On 6/19/12 6:32 PM, Dave Taht wrote:
> I've been forming a theory regarding codel behavior in some
> pathological conditions. For the sake of developing the theory I'm
> going to return to the original car analogy published here, and add a
> new one - "oversteer".
> 
> Briefly:
> 
> If the underlying interface device driver is overbuffered, when the
> packet backlog finally makes it into the qdisc layer, that bursts up
> rapidly and codel rapidly ramps up it's drop strategy, which corrects
> the problem, but we are back in a state where we are, as in the case
> of an auto on ice, or a very loose connection to the steering wheel,
> "oversteering" because codel is actually not measuring the entire
> time-width of the queue and unable to control it well, even if it
> could.
> 
> What I observe on wireless now with fq_codel under heavy load is
> oscillation in the qdisc layer between 0 length queue and 70 or more
> packets backlogged, a burst of drops when that happens, and far more
> drops than ecn marks that I expected  (with the new (arbitrary) drop
> ecn packets if > 2 * target idea I was fiddling with illustrating the
> point better, now).
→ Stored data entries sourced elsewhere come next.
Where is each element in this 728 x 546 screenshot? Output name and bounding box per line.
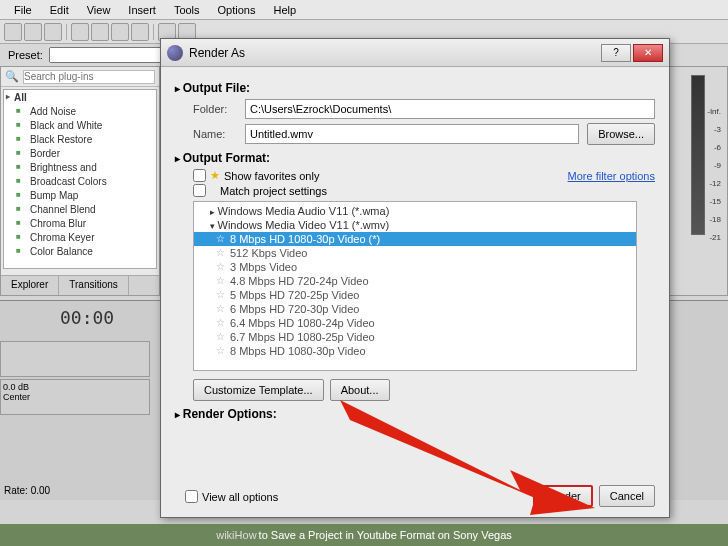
tab-explorer[interactable]: Explorer [1, 276, 59, 295]
toolbar-new-icon[interactable] [4, 23, 22, 41]
dialog-title: Render As [189, 46, 599, 60]
plugin-sidebar: 🔍 All Add Noise Black and White Black Re… [0, 66, 160, 296]
help-button[interactable]: ? [601, 44, 631, 62]
format-template[interactable]: 512 Kbps Video [194, 246, 636, 260]
dialog-titlebar[interactable]: Render As ? ✕ [161, 39, 669, 67]
toolbar-props-icon[interactable] [71, 23, 89, 41]
format-template[interactable]: 6 Mbps HD 720-30p Video [194, 302, 636, 316]
wikihow-caption: wikiHow to Save a Project in Youtube For… [0, 524, 728, 546]
plugin-item[interactable]: Chroma Keyer [6, 232, 154, 246]
plugin-tree[interactable]: All Add Noise Black and White Black Rest… [3, 89, 157, 269]
render-button[interactable]: Render [533, 485, 593, 507]
plugin-item[interactable]: Broadcast Colors [6, 176, 154, 190]
sidebar-tabs: Explorer Transitions [1, 275, 159, 295]
format-template[interactable]: 6.7 Mbps HD 1080-25p Video [194, 330, 636, 344]
caption-text: to Save a Project in Youtube Format on S… [259, 529, 512, 541]
menu-insert[interactable]: Insert [120, 2, 164, 18]
plugin-item[interactable]: Add Noise [6, 106, 154, 120]
tab-transitions[interactable]: Transitions [59, 276, 129, 295]
plugin-item[interactable]: Chroma Blur [6, 218, 154, 232]
audio-meter [691, 75, 705, 235]
more-filters-link[interactable]: More filter options [568, 170, 655, 182]
render-as-dialog: Render As ? ✕ Output File: Folder: Name:… [160, 38, 670, 518]
search-plugins-input[interactable] [23, 70, 155, 84]
toolbar-cut-icon[interactable] [91, 23, 109, 41]
folder-label: Folder: [193, 103, 237, 115]
customize-template-button[interactable]: Customize Template... [193, 379, 324, 401]
format-template[interactable]: 6.4 Mbps HD 1080-24p Video [194, 316, 636, 330]
name-label: Name: [193, 128, 237, 140]
rate-display: Rate: 0.00 [4, 485, 50, 496]
plugin-item[interactable]: Black and White [6, 120, 154, 134]
menu-tools[interactable]: Tools [166, 2, 208, 18]
format-template[interactable]: 8 Mbps HD 1080-30p Video [194, 344, 636, 358]
search-icon: 🔍 [5, 70, 19, 83]
output-format-header[interactable]: Output Format: [175, 151, 655, 165]
name-input[interactable] [245, 124, 579, 144]
time-display: 00:00 [60, 307, 114, 328]
plugin-item[interactable]: Border [6, 148, 154, 162]
plugin-item[interactable]: Channel Blend [6, 204, 154, 218]
format-template[interactable]: 4.8 Mbps HD 720-24p Video [194, 274, 636, 288]
menu-help[interactable]: Help [265, 2, 304, 18]
toolbar-copy-icon[interactable] [111, 23, 129, 41]
toolbar-open-icon[interactable] [24, 23, 42, 41]
plugin-item[interactable]: Brightness and [6, 162, 154, 176]
folder-input[interactable] [245, 99, 655, 119]
menu-bar: File Edit View Insert Tools Options Help [0, 0, 728, 20]
format-template[interactable]: 5 Mbps HD 720-25p Video [194, 288, 636, 302]
meter-scale: -Inf.-3-6 -9-12-15 -18-21 [707, 107, 721, 251]
plugin-item[interactable]: Bump Map [6, 190, 154, 204]
menu-options[interactable]: Options [210, 2, 264, 18]
match-settings-label: Match project settings [220, 185, 327, 197]
about-button[interactable]: About... [330, 379, 390, 401]
dialog-icon [167, 45, 183, 61]
format-parent[interactable]: Windows Media Audio V11 (*.wma) [194, 204, 636, 218]
track-center-label: Center [3, 392, 147, 402]
audio-track-header[interactable]: 0.0 dB Center [0, 379, 150, 415]
favorites-label: Show favorites only [224, 170, 319, 182]
view-all-checkbox[interactable] [185, 490, 198, 503]
meter-panel: -Inf.-3-6 -9-12-15 -18-21 [668, 66, 728, 296]
render-options-header[interactable]: Render Options: [175, 407, 655, 421]
match-settings-checkbox[interactable] [193, 184, 206, 197]
browse-button[interactable]: Browse... [587, 123, 655, 145]
video-track-header[interactable] [0, 341, 150, 377]
menu-view[interactable]: View [79, 2, 119, 18]
plugin-item[interactable]: Color Balance [6, 246, 154, 260]
menu-edit[interactable]: Edit [42, 2, 77, 18]
toolbar-save-icon[interactable] [44, 23, 62, 41]
close-button[interactable]: ✕ [633, 44, 663, 62]
output-file-header[interactable]: Output File: [175, 81, 655, 95]
menu-file[interactable]: File [6, 2, 40, 18]
favorites-checkbox[interactable] [193, 169, 206, 182]
format-template[interactable]: 3 Mbps Video [194, 260, 636, 274]
toolbar-paste-icon[interactable] [131, 23, 149, 41]
cancel-button[interactable]: Cancel [599, 485, 655, 507]
wikihow-brand: wikiHow [216, 529, 256, 541]
preset-label: Preset: [8, 49, 43, 61]
star-icon: ★ [210, 169, 220, 182]
tree-root-all[interactable]: All [6, 92, 154, 106]
format-list[interactable]: Windows Media Audio V11 (*.wma) Windows … [193, 201, 637, 371]
view-all-label: View all options [202, 491, 278, 503]
plugin-item[interactable]: Black Restore [6, 134, 154, 148]
format-template-selected[interactable]: 8 Mbps HD 1080-30p Video (*) [194, 232, 636, 246]
format-parent[interactable]: Windows Media Video V11 (*.wmv) [194, 218, 636, 232]
track-db-label: 0.0 dB [3, 382, 147, 392]
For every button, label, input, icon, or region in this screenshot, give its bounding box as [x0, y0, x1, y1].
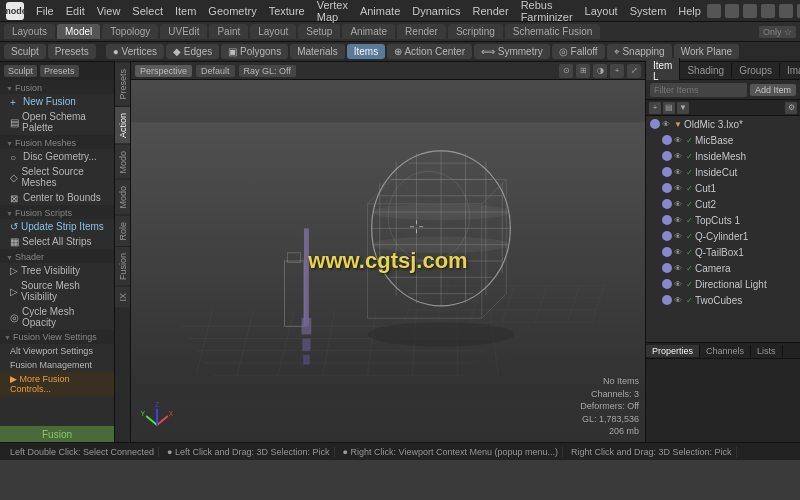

It's difficult to gain further direct insight
> without time and packet traces, and maybe exporting more data to
> userspace, but this kind of explains a report I got privately on x86
> (no ecn drop enabled), and the behavior of fq_codel on wireless on the
> present version of cerowrt.
> 
> (I could always have inserted a bug, too, if it wasn't for the private
> report and having to get on a plane shortly I wouldn't be posting this
> now)
> 
> Further testing ideas (others!) could try would be:
> 
> Increase BQL's setting to over-large values on a BQL enabled interface
> and see what happens
> Test with an overbuffered ethernet interface in the first place
> Improve the ns3 model to have an emulated network interface with
> user-settable buffering
> 
> Assuming I'm right and others can reproduce this, this implies that
> focusing much harder on BQL and overbuffering related issues on the
> dozens? hundreds? of non-BQL enabled ethernet drivers is needed at
> this point. And we already know that much more hard work on fixing
> wifi is needed.
> 
> Despite this I'm generally pleased with the fq_codel results over
> wireless I'm currently getting from today's build of cerowrt, and
> certainly the BQL-enabled ethernet drivers I've worked with (ar71xx,
> e1000) don't display this behavior, neither does soft rate limiting
> using htb - instead achieving a steady state for the packet backlog,
> accepting bursts, and otherwise being "nice".